Brief -> The job is to find each line in the entries holding the string "Vergara" and copy that line.

[Saved data entries]

_ _ _ _

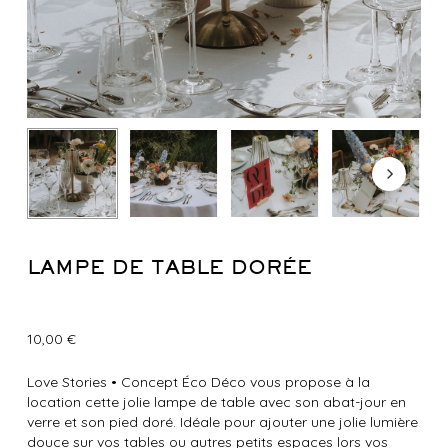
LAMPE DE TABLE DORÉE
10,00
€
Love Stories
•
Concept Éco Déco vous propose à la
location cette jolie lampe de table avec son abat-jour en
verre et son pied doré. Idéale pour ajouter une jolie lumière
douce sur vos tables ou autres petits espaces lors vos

_ _ _ _

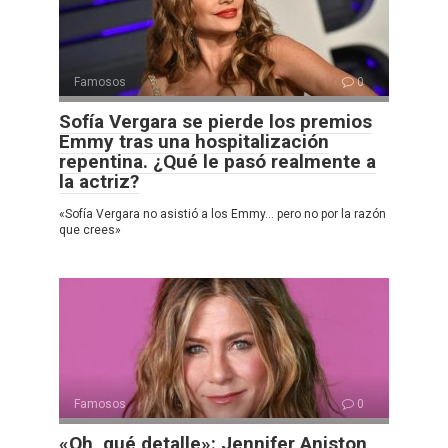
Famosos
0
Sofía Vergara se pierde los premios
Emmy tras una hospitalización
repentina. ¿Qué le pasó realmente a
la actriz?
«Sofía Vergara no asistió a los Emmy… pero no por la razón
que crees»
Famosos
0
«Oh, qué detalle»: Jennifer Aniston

_ _ _ _

Task response ->
Sofía Vergara se pierde los premios
«Sofía Vergara no asistió a los Emmy… pero no por la razón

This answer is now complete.